The Navajo Nation encompasses more than 27,000 square miles in the Four Corners area of Arizona, Colorado and New Mexico. The unique geology of the region makes the Navajo Nation rich in uranium, a radioactive ore in high demand after the development of atomic power and weapons at the close of World War II. Approximately four million tons of uranium ore were extracted during mining operations within the Navajo Nation from 1944 to 1986. Many Navajo people worked the mines, often raising their families in close proximity to the mines and mills.
Uranium mining activities no longer occur within the Navajo Nation, but the hazards of uranium contamination remain. More than 500 abandoned uranium mine claims and thousands of mine features, such as pits, trenches and holes, with elevated levels of uranium, radium and other radionuclides still exist.

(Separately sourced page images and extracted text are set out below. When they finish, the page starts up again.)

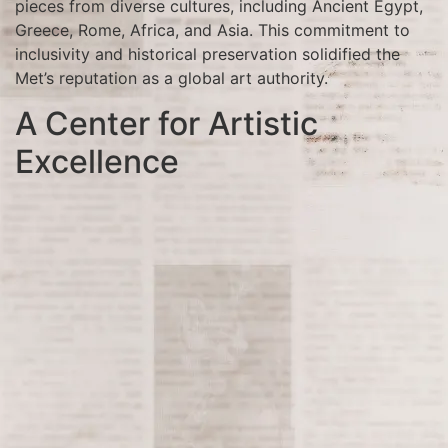
pieces from diverse cultures, including Ancient Egypt,
Greece, Rome, Africa, and Asia. This commitment to
inclusivity and historical preservation solidified the
Met’s reputation as a global art authority.
A Center for Artistic
Excellence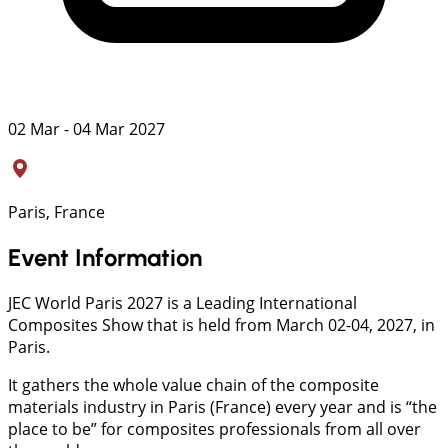
02 Mar - 04 Mar 2027
Paris, France
Event Information
JEC World Paris 2027 is a Leading International
Composites Show that is held from March 02-04, 2027, in
Paris.
It gathers the whole value chain of the composite
materials industry in Paris (France) every year and is “the
place to be” for composites professionals from all over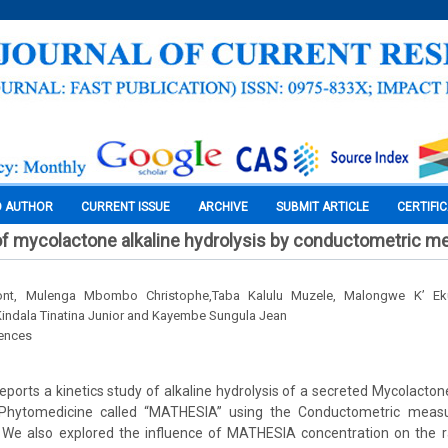
O AUTHOR
CURRENT ISSUE
ARCHIVE
SUBMIT ARTICLE
CERTIFI
 of mycolactone alkaline hydrolysis by conductometric 
nt, Mulenga Mbombo Christophe,Taba Kalulu Muzele, Malongwe K’ Ek
indala Tinatina Junior and Kayembe Sungula Jean
iences
eports a kinetics study of alkaline hydrolysis of a secreted Mycolact
 Phytomedicine called “MATHESIA” using the Conductometric meas
n. We also explored the influence of MATHESIA concentration on the r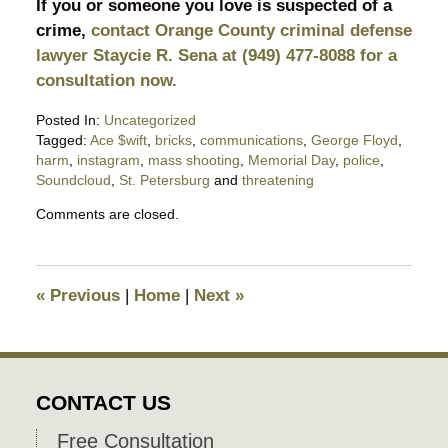
If you or someone you love is suspected of a
crime,
contact Orange County criminal defense
lawyer Staycie R. Sena at (949) 477-8088 for a
consultation now.
Posted In:
Uncategorized
Tagged:
Ace $wift
,
bricks
,
communications
,
George Floyd
,
harm
,
instagram
,
mass shooting
,
Memorial Day
,
police
,
Soundcloud
,
St. Petersburg
and
threatening
Updated:
Comments are closed.
June
8,
2020
6:21
«
Previous
|
Home
|
Next
»
pm
CONTACT US
Free Consultation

Health effects from exposure to these contaminants can include lung cancer, bone cancer and impaired kidney function.
"On behalf of the Navajo people I appreciate the leadership of Rep. Henry Waxman and the members of Congress who requested a multi-agency response to the Navajo Nation's testimony presented at the October 2007 hearing," said Ben Shelly, President of the Navajo Nation. "While there have been accomplishments that improved some conditions, we still need strong support from the Congress and the federal agencies to fund the clean-up of contaminated lands and water, and to address basic public health concerns due to the legacy of uranium mining and milling."
In 2007, EPA, in cooperation with the Navajo Nation, together with the Bureau of Indian Affairs (BIA), the Nuclear Regulatory Commission (NRC), the Department of Energy (DOE), the Centers for Disease Control and Prevention (CDC), and the Indian Health Service (IHS) developed a Five-Year Plan to address uranium contamination. All six federal agencies are committed to continue working with the Navajo Nation to further reduce risks and find long term solutions to the remaining uranium issues on Navajo lands.